» WHAT YOU NEED TO DO:
Each entry below should be retyped exactly, with nothing omitted.

[Saved entries]
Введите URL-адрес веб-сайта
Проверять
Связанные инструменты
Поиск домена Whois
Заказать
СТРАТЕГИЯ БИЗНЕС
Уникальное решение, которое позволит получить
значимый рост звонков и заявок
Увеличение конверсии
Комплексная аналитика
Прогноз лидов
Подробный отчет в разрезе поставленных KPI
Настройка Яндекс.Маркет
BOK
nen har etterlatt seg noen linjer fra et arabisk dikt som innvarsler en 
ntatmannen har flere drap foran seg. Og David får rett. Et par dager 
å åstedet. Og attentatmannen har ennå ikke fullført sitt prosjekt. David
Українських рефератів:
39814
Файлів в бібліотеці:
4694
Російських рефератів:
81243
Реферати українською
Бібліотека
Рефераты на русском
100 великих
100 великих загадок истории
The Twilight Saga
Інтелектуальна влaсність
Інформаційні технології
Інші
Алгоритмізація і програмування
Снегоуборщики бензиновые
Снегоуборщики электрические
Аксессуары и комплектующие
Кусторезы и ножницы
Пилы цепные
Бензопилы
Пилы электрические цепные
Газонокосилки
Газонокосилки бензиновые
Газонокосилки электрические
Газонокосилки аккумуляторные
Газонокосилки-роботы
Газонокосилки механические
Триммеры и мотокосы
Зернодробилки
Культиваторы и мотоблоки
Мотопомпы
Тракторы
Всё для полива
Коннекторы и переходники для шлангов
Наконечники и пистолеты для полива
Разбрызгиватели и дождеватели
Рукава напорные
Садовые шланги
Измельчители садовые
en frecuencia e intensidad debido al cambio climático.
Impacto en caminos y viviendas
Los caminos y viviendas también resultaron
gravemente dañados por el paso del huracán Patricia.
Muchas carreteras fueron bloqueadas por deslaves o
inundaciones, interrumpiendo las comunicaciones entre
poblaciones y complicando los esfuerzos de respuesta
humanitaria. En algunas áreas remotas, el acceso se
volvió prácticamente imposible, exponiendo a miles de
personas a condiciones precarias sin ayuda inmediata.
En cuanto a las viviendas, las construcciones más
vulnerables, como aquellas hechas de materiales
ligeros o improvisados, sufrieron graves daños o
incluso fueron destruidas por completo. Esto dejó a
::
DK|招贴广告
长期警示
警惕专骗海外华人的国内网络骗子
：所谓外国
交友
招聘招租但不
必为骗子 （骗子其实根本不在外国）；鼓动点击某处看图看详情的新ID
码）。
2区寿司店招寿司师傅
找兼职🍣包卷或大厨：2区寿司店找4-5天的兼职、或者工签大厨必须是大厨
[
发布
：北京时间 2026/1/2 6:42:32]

» YOUR SOLUTION:
Введите URL-адрес веб-сайта
Проверять
Связанные инструменты
Поиск домена Whois
Заказать
СТРАТЕГИЯ БИЗНЕС
Уникальное решение, которое позволит получить
значимый рост звонков и заявок
Увеличение конверсии
Комплексная аналитика
Прогноз лидов
Подробный отчет в разрезе поставленных KPI
Настройка Яндекс.Маркет
BOK
nen har etterlatt seg noen linjer fra et arabisk dikt som innvarsler en 
ntatmannen har flere drap foran seg. Og David får rett. Et par dager 
å åstedet. Og attentatmannen har ennå ikke fullført sitt prosjekt. David
Українських рефератів:
39814
Файлів в бібліотеці:
4694
Російських рефератів:
81243
Реферати українською
Бібліотека
Рефераты на русском
100 великих
100 великих загадок истории
The Twilight Saga
Інтелектуальна влaсність
Інформаційні технології
Інші
Алгоритмізація і програмування
Снегоуборщики бензиновые
Снегоуборщики электрические
Аксессуары и комплектующие
Кусторезы и ножницы
Пилы цепные
Бензопилы
Пилы электрические цепные
Газонокосилки
Газонокосилки бензиновые
Газонокосилки электрические
Газонокосилки аккумуляторные
Газонокосилки-роботы
Газонокосилки механические
Триммеры и мотокосы
Зернодробилки
Культиваторы и мотоблоки
Мотопомпы
Тракторы
Всё для полива
Коннекторы и переходники для шлангов
Наконечники и пистолеты для полива
Разбрызгиватели и дождеватели
Рукава напорные
Садовые шланги
Измельчители садовые
en frecuencia e intensidad debido al cambio climático.
Impacto en caminos y viviendas
Los caminos y viviendas también resultaron
gravemente dañados por el paso del huracán Patricia.
Muchas carreteras fueron bloqueadas por deslaves o
inundaciones, interrumpiendo las comunicaciones entre
poblaciones y complicando los esfuerzos de respuesta
humanitaria. En algunas áreas remotas, el acceso se
volvió prácticamente imposible, exponiendo a miles de
personas a condiciones precarias sin ayuda inmediata.
En cuanto a las viviendas, las construcciones más
vulnerables, como aquellas hechas de materiales
ligeros o improvisados, sufrieron graves daños o
incluso fueron destruidas por completo. Esto dejó a
::
DK|招贴广告
长期警示
警惕专骗海外华人的国内网络骗子
：所谓外国
交友
招聘招租但不
必为骗子 （骗子其实根本不在外国）；鼓动点击某处看图看详情的新ID
码）。
2区寿司店招寿司师傅
找兼职🍣包卷或大厨：2区寿司店找4-5天的兼职、或者工签大厨必须是大厨
[
发布
：北京时间 2026/1/2 6:42:32]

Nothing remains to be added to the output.